In & Out owner Amy Kroeker has assisted the organizers in selecting and purchasing the five wines that will be featured this year.
There is always an abundant amount of savory appetizers, said one of the organizers, Jorje Geisert, who encourages everyone to take part in the special evening which also features a live auction and silent auction. Burge Auction Service always generously provides their expertise in auctioning off the many items donated for the evening, said Geisert.
Tickets for the evening are $20 and can be purchased at the door or in advance during regular business hours from the Perkins County Veterinary Hospital located at 68 S. Central Avenue in Grant.    
Further information can be obtained by calling Jorje Geisert at 308-289-1193.
How Fundraising Helps
The wine tasting event held annually raises funds that go directly toward housing animals at the Perkins County Animal Shelter.
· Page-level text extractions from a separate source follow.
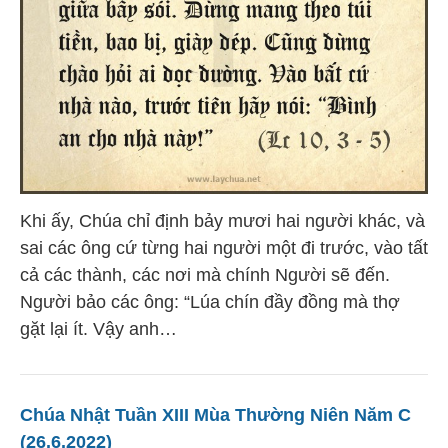
Khi ấy, Chúa chỉ định bảy mươi hai người khác, và
sai các ông cứ từng hai người một đi trước, vào tất
cả các thành, các nơi mà chính Người sẽ đến.
Người bảo các ông: “Lúa chín đầy đồng mà thợ
gặt lại ít. Vậy anh…
Chúa Nhật Tuần XIII Mùa Thường Niên Năm C
(26.6.2022)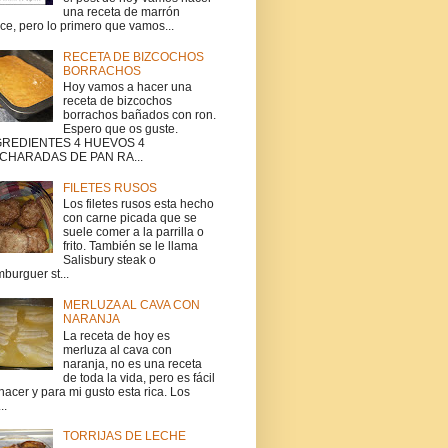
una receta de marrón
ce, pero lo primero que vamos...
RECETA DE BIZCOCHOS
BORRACHOS
Hoy vamos a hacer una
receta de bizcochos
borrachos bañados con ron.
Espero que os guste.
GREDIENTES 4 HUEVOS 4
CHARADAS DE PAN RA...
FILETES RUSOS
Los filetes rusos esta hecho
con carne picada que se
suele comer a la parrilla o
frito. También se le llama
Salisbury steak o
burguer st...
MERLUZA AL CAVA CON
NARANJA
La receta de hoy es
merluza al cava con
naranja, no es una receta
de toda la vida, pero es fácil
hacer y para mi gusto esta rica. Los
..
TORRIJAS DE LECHE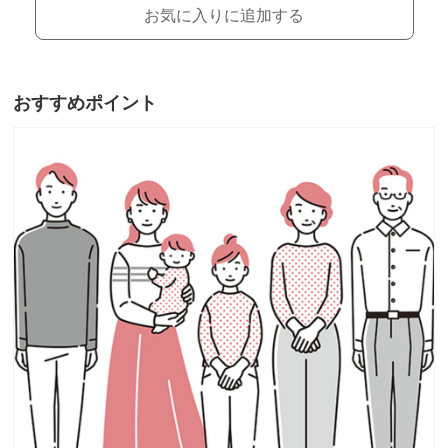
お気に入りに追加する
おすすめポイント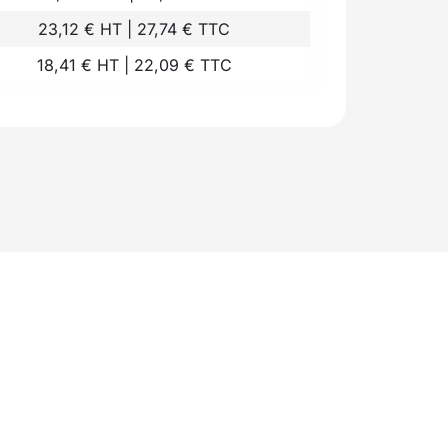
23,12 € HT | 27,74 € TTC
18,41 € HT | 22,09 € TTC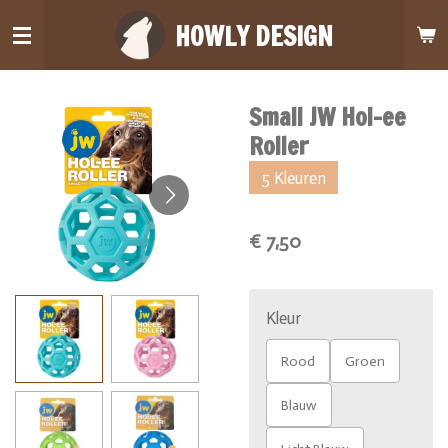
Ga
HOWLY DESIGN
direct
naar
de
Small JW Hol-ee
hoofdinhoud
Roller
5 Kleuren
€ 7,50
Kleur
Rood
Groen
Blauw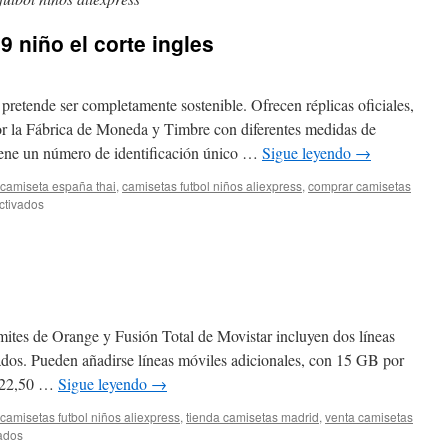
9 niño el corte ingles
retende ser completamente sostenible. Ofrecen réplicas oficiales,
por la Fábrica de Moneda y Timbre con diferentes medidas de
iene un número de identificación único …
Sigue leyendo
→
camiseta españa thai
,
camisetas futbol niños aliexpress
,
comprar camisetas
en
ctivados
equipacion
sevilla
2019
niño
el
corte
ingles
ímites de Orange y Fusión Total de Movistar incluyen dos líneas
ados. Pueden añadirse líneas móviles adicionales, con 15 GB por
r 22,50 …
Sigue leyendo
→
camisetas futbol niños aliexpress
,
tienda camisetas madrid
,
venta camisetas
en
ados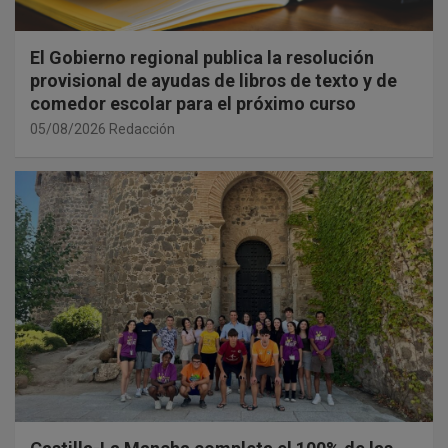
El Gobierno regional publica la resolución
provisional de ayudas de libros de texto y de
comedor escolar para el próximo curso
05/08/2026
Redacción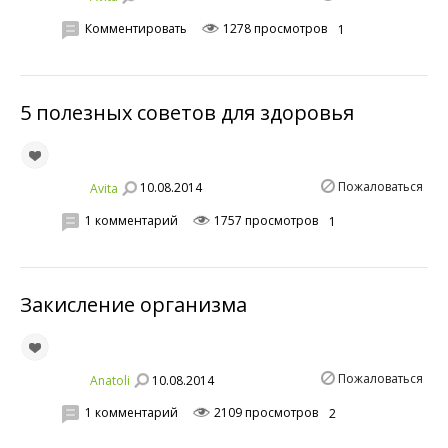
Комментировать
1278 просмотров
1
5 полезных советов для здоровья
Пожаловаться
10.08.2014
Avita
1 комментарий
1757 просмотров
1
Закисление организма
Пожаловаться
10.08.2014
Anatoli
1 комментарий
2109 просмотров
2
The costs of sheltering an animal until time for adoption is far more costly than people realize.
The average length of stay for a large dog is four months—unless it is black. Black dogs, especially if large, are the last to leave the shelter, according to Shannon Jensen, DVM. The reality of the sad trend is recognized around the country, she said.
The average length of stay for a cat is 10 months.
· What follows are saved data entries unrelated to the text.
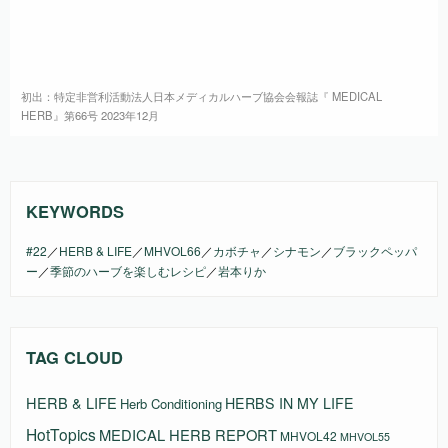
初出：特定非営利活動法人日本メディカルハーブ協会会報誌『 MEDICAL
HERB』第66号 2023年12月
KEYWORDS
#22
／
HERB & LIFE
／
MHVOL66
／
カボチャ
／
シナモン
／
ブラックペッパ
ー
／
季節のハーブを楽しむレシピ
／
岩本りか
TAG CLOUD
HERB & LIFE
HERBS IN MY LIFE
Herb Conditioning
HotTopics
MEDICAL HERB REPORT
MHVOL42
MHVOL55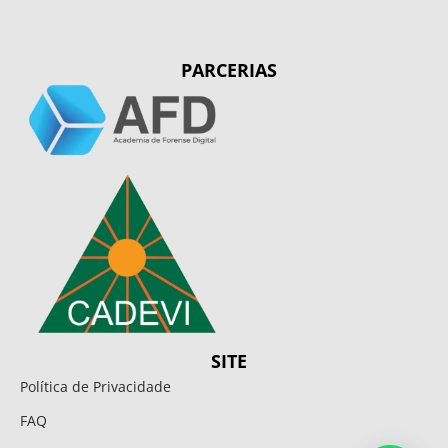
PARCERIAS
SITE
Política de Privacidade
FAQ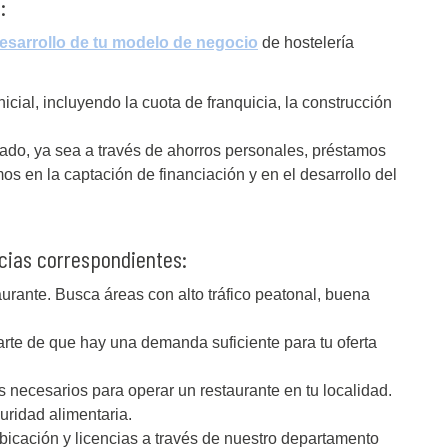
:
esarrollo de tu modelo de negocio
de hostelería
nicial, incluyendo la cuota de franquicia, la construcción
ado, ya sea a través de ahorros personales, préstamos
s en la captación de financiación y en el desarrollo del
encias correspondientes:
taurante. Busca áreas con alto tráfico peatonal, buena
rte de que hay una demanda suficiente para tu oferta
s necesarios para operar un restaurante en tu localidad.
uridad alimentaria.
icación y licencias a través de nuestro departamento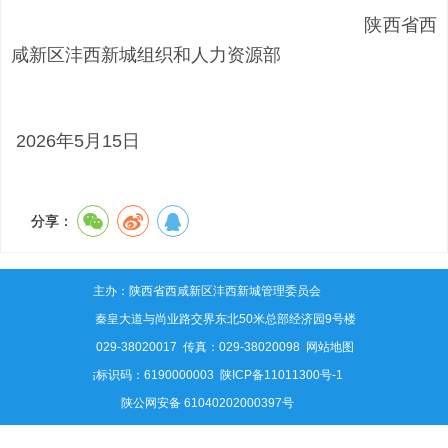
陕西省西
咸新区沣西新城组织和人力资源部
2026年5月15日
分享：
主办：陕西省西咸新区沣西新城管理委员会
地址：秦皇大道与尚业路交界东北50米总部经济园9号楼
电话：029-38020017 传真：029-38020098
网站地图
网站标识码：6190000003
陕ICP备11011300号-1
陕公网安备 61040202000397号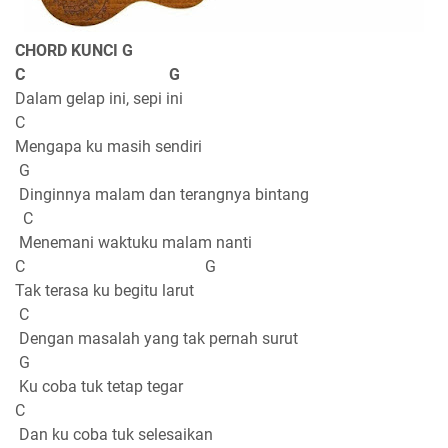
CHORD KUNCI G
C G
Dalam gelap ini, sepi ini
C
Mengapa ku masih sendiri
G
Dinginnya malam dan terangnya bintang
C
Menemani waktuku malam nanti
C G
Tak terasa ku begitu larut
C
Dengan masalah yang tak pernah surut
G
Ku coba tuk tetap tegar
C
Dan ku coba tuk selesaikan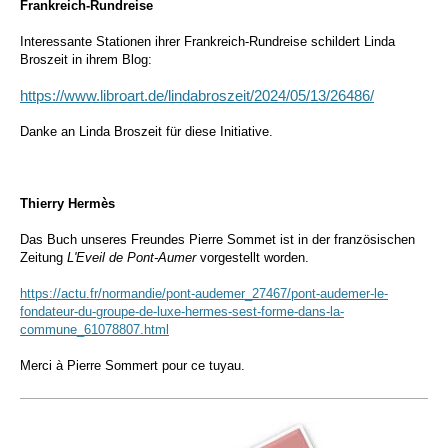
Frankreich-Rundreise
Interessante Stationen ihrer Frankreich-Rundreise schildert Linda
Broszeit in ihrem Blog:
https://www.libroart.de/lindabroszeit/2024/05/13/26486/
Danke an Linda Broszeit für diese Initiative.
Thierry Hermès
Das Buch unseres Freundes Pierre Sommet ist in der französischen
Zeitung
L'Eveil de Pont-Aumer
vorgestellt worden.
https://actu.fr/normandie/pont-audemer_27467/pont-audemer-le-
fondateur-du-groupe-de-luxe-hermes-sest-forme-dans-la-
commune_61078807.html
Merci à Pierre Sommert pour ce tuyau.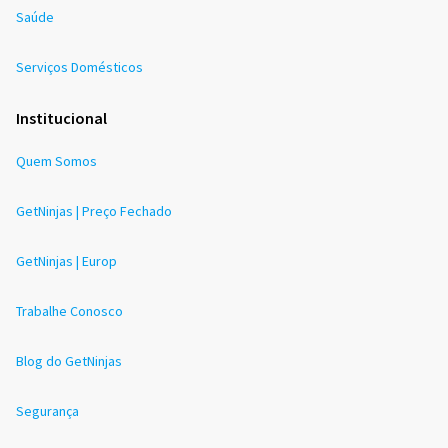
Saúde
Serviços Domésticos
Institucional
Quem Somos
GetNinjas | Preço Fechado
GetNinjas | Europ
Trabalhe Conosco
Blog do GetNinjas
Segurança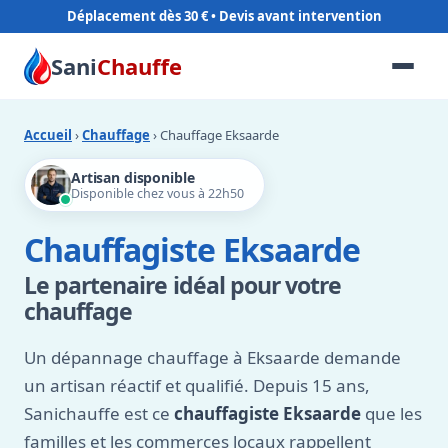
Déplacement dès 30 €
Sani
Chauffe
Accueil
›
Chauffage
› Chauffage Eksaarde
Artisan disponible
Disponible chez vous à 22h50
Chauffagiste Eksaarde
Le partenaire idéal pour votre
chauffage
Un dépannage chauffage à Eksaarde demande
un artisan réactif et qualifié. Depuis 15 ans,
Sanichauffe est ce
chauffagiste Eksaarde
que les
familles et les commerces locaux rappellent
What is surprising is the monetary loss suffered by the clinic during the time an animal is sheltered. For example, the shelter loses approximately $23 on a female dog, if there for only one month, with no other treatment. The shelter loses approximately $10 in a month for a male dog who received no other treatment over a one-month period.
In one month, the shelter loses $110 on a female cat and $74 on a male cat that needs no other treatment.
When an animal is surrendered to the shelter, a $35 fee is charged, but is received only about half the time.
When animals are found as strays or they are brought in as a group, the shelter usually does not receive any surrender fee.
To spay a 50-pound female dog is $130. To neuter a male of the same weight is $118, plus nearly $80 in shots, de-wormer, food and cleaning supplies for each animal. In some cases the prices can exceed $40 if a dog needs dental work or a lump removed.
The cost of spaying a female cat is $95. The cost of neutering a male cat is $60 and all of the shots, tests, food and supplies run close to $90.